Say, I've a dataset in CSV format, which contains sentences/paragraphs in rows. Suppose, it looks like this:
df = ['A B X B', 'X B B']
Now, I can generate co-occurrence matrix that looks like this
A B X
A 0 2 1
B 2 0 4
X 1 4 0
Here, (A,B,X) are words. It says B appeared where X is present = 4 times Code that I used for it
def co_occurrence(sentences, window_size):
d = defaultdict(int)
vocab = set()
for text in sentences:
# preprocessing (use tokenizer instead)
text = text.lower().split()
# iterate over sentences
for i in range(len(text)):
token = text[i]
vocab.add(token) # add to vocab
next_token = text[i+1 : i+1+window_size]
for t in next_token:
key = tuple( sorted([t, token]) )
d[key] += 1
# formulate the dictionary into dataframe
vocab = sorted(vocab) # sort vocab
df = pd.DataFrame(data=np.zeros((len(vocab), len(vocab)), dtype=np.int16),
index=vocab,
columns=vocab)
for key, value in d.items():
df.at[key[0], key[1]] = value
df.at[key[1], key[0]] = value
return df
The beauty of this code segment is that it allows me to choose windows size.
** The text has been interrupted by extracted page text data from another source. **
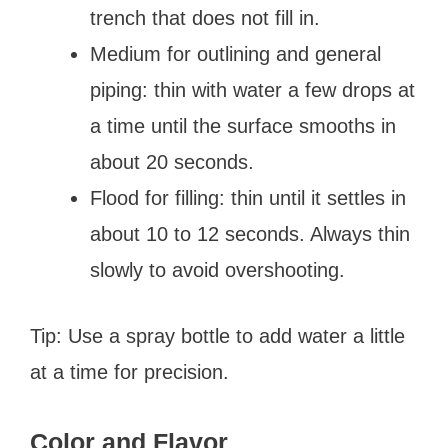
trench that does not fill in.
Medium for outlining and general
piping: thin with water a few drops at
a time until the surface smooths in
about 20 seconds.
Flood for filling: thin until it settles in
about 10 to 12 seconds. Always thin
slowly to avoid overshooting.
Tip: Use a spray bottle to add water a little
at a time for precision.
Color and Flavor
That means if a particular word doesn't appear with a fixed amount of range from total sentence size then it gets ignored. But I would like to scale it.
So this means if a word is far from the target word "to" then it will be assigned lesser values. Unfortunately, I couldn't find a suitable solution for it. Is it possible with a package such as scikit-learn? Or is there any other way to do it except raw coding?